### Provided records

- - -

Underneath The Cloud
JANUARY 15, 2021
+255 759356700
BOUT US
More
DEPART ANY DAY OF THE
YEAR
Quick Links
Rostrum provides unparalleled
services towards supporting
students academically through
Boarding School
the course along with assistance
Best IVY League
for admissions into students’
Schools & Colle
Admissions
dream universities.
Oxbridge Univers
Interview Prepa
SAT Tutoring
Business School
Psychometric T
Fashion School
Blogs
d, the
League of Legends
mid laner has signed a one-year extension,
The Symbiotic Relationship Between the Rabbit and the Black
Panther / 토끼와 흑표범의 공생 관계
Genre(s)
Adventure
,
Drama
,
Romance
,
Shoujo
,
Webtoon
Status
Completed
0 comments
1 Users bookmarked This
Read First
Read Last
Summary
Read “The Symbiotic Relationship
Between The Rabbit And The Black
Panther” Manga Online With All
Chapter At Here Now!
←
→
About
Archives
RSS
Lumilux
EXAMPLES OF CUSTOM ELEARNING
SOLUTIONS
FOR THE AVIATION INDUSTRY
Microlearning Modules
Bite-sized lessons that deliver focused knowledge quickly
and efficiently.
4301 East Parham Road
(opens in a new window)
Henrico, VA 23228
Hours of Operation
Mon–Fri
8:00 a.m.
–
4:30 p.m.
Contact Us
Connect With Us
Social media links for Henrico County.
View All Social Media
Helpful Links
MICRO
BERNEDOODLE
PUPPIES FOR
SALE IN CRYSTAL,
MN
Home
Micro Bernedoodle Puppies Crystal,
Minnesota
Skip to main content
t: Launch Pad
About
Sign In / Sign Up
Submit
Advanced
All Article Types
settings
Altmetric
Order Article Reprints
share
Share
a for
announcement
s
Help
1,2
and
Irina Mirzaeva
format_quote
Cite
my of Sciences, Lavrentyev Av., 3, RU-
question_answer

- - -

Hand back the material above in full, exactly as written.

Underneath The Cloud
JANUARY 15, 2021
+255 759356700
BOUT US
More
DEPART ANY DAY OF THE
YEAR
Quick Links
Rostrum provides unparalleled
services towards supporting
students academically through
Boarding School
the course along with assistance
Best IVY League
for admissions into students’
Schools & Colle
Admissions
dream universities.
Oxbridge Univers
Interview Prepa
SAT Tutoring
Business School
Psychometric T
Fashion School
Blogs
d, the
League of Legends
mid laner has signed a one-year extension,
The Symbiotic Relationship Between the Rabbit and the Black
Panther / 토끼와 흑표범의 공생 관계
Genre(s)
Adventure
,
Drama
,
Romance
,
Shoujo
,
Webtoon
Status
Completed
0 comments
1 Users bookmarked This
Read First
Read Last
Summary
Read “The Symbiotic Relationship
Between The Rabbit And The Black
Panther” Manga Online With All
Chapter At Here Now!
←
→
About
Archives
RSS
Lumilux
EXAMPLES OF CUSTOM ELEARNING
SOLUTIONS
FOR THE AVIATION INDUSTRY
Microlearning Modules
Bite-sized lessons that deliver focused knowledge quickly
and efficiently.
4301 East Parham Road
(opens in a new window)
Henrico, VA 23228
Hours of Operation
Mon–Fri
8:00 a.m.
–
4:30 p.m.
Contact Us
Connect With Us
Social media links for Henrico County.
View All Social Media
Helpful Links
MICRO
BERNEDOODLE
PUPPIES FOR
SALE IN CRYSTAL,
MN
Home
Micro Bernedoodle Puppies Crystal,
Minnesota
Skip to main content
t: Launch Pad
About
Sign In / Sign Up
Submit
Advanced
All Article Types
settings
Altmetric
Order Article Reprints
share
Share
a for
announcement
s
Help
1,2
and
Irina Mirzaeva
format_quote
Cite
my of Sciences, Lavrentyev Av., 3, RU-
question_answer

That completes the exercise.